* **Task description**
Give back exactly the lines running from the line with "Gastronomicas" to the end of the entries, and only those lines.

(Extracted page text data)
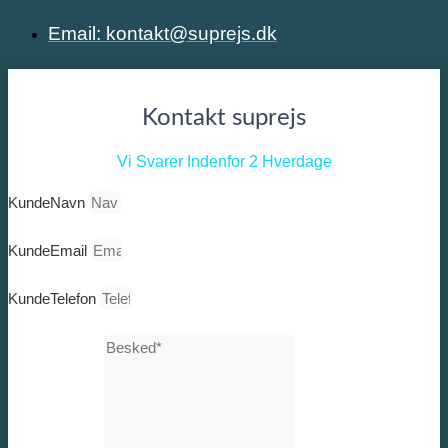
Email: kontakt@suprejs.dk
Kontakt suprejs
Vi Svarer Indenfor 2 Hverdage
KundeNavn
KundeEmail
KundeTelefon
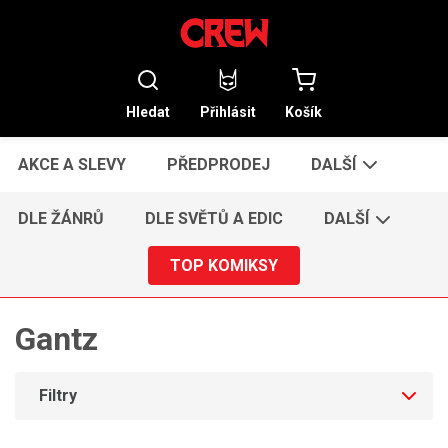
Hledat
Přihlásit
Košík
AKCE A SLEVY
PŘEDPRODEJ
DALŠÍ
DLE ŽÁNRŮ
DLE SVĚTŮ A EDIC
DALŠÍ
TOP KOMIKSY
Gantz
Filtry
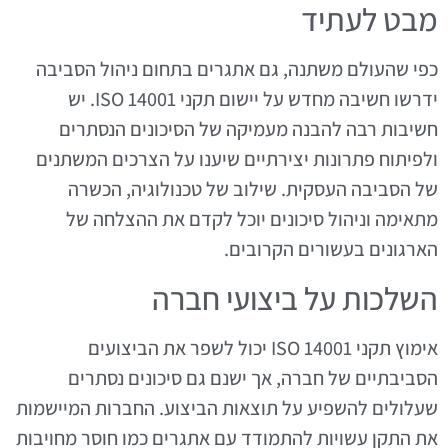
מבט לעתיד
כפי שהעולם משתנה, גם אתגרים בתחום ניהול הסביבה
ידרשו חשיבה מחדש על יישום תקני ISO 14001. יש
חשיבות רבה להבנה מעמיקה של הסיכונים הנסתרים
ולפיתוח פתרונות יצירתיים שיענו על הצרכים המשתנים
של הסביבה העסקית. שילוב של טכנולוגיה, הכשרה
מתאימה וניהול סיכונים יוכל לקדם את ההצלחה של
הארגונים בעשורים הקרובים.
השלכות על ביצועי חברה
אימוץ תקני ISO 14001 יכול לשפר את הביצועים
הסביבתיים של חברה, אך ישנם גם סיכונים נסתרים
שעלולים להשפיע על תוצאות הביצוע. החברות המיישמות
את התקן עשויות להתמודד עם אתגרים כמו חוסר מחויבות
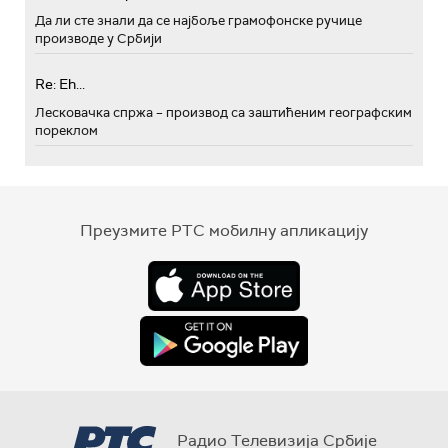
Да ли сте знали да се најбоље грамофонске ручице
производе у Србији
Re: Eh...
Лесковачка спржа – производ са заштићеним географским
пореклом
Преузмите РТС мобилну апликацију
Радио Телевизија Србије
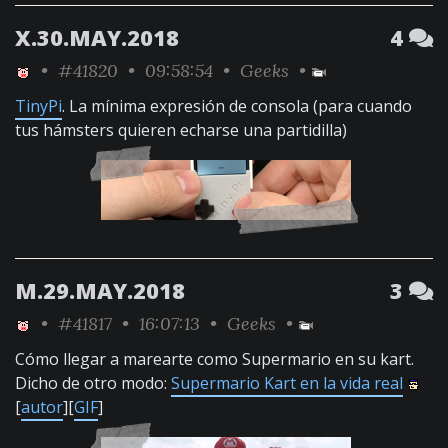
X.30.MAY.2018
4
•
#41820
• 09:58:54 •
Geeks
•
TinyPi
. La mínima expresión de consola (para cuando
tus hámsters quieren echarse una partidilla)
M.29.MAY.2018
3
•
#41817
• 16:07:13 •
Geeks
•
Cómo llegar a marearte como Supermario en su kart.
Dicho de otro modo:
Supermario Kart en la vida real
[
autor
][
GIF
]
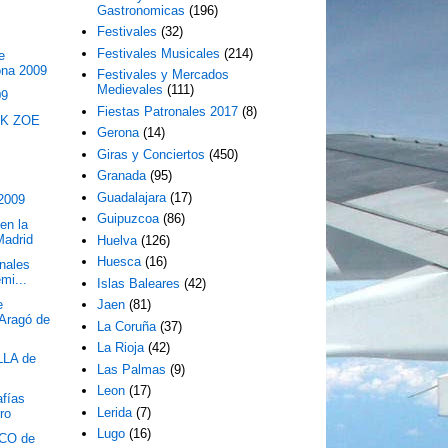
Gastronomicas
(196)
Festivales
(32)
Festivales Musicales
(214)
e
ona 2009
Festivales y Mercados
Medievales
(111)
09
Fiestas Patronales 2017
(8)
EK ZOE
Gerona
(14)
Giras y Conciertos
(450)
Granada
(95)
Guadalajara
(17)
 2009
Guipuzcoa
(86)
en la
Madrid
Huelva
(126)
Huesca
(16)
onales
mi...
Islas Baleares
(42)
e
Jaen
(81)
"Aragó de
La Coruña
(37)
La Rioja
(42)
LA de
Las Palmas
(9)
Leon
(17)
afías
Lerida
(7)
ro
Lugo
(16)
CO de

* **Answer for the task**
Gastronomicas
(196)
Festivales
(32)
Festivales Musicales
(214)
e
ona 2009
Festivales y Mercados
Medievales
(111)
09
Fiestas Patronales 2017
(8)
EK ZOE
Gerona
(14)
Giras y Conciertos
(450)
Granada
(95)
Guadalajara
(17)
 2009
Guipuzcoa
(86)
en la
Madrid
Huelva
(126)
Huesca
(16)
onales
mi...
Islas Baleares
(42)
e
Jaen
(81)
"Aragó de
La Coruña
(37)
La Rioja
(42)
LA de
Las Palmas
(9)
Leon
(17)
afías
Lerida
(7)
ro
Lugo
(16)
CO de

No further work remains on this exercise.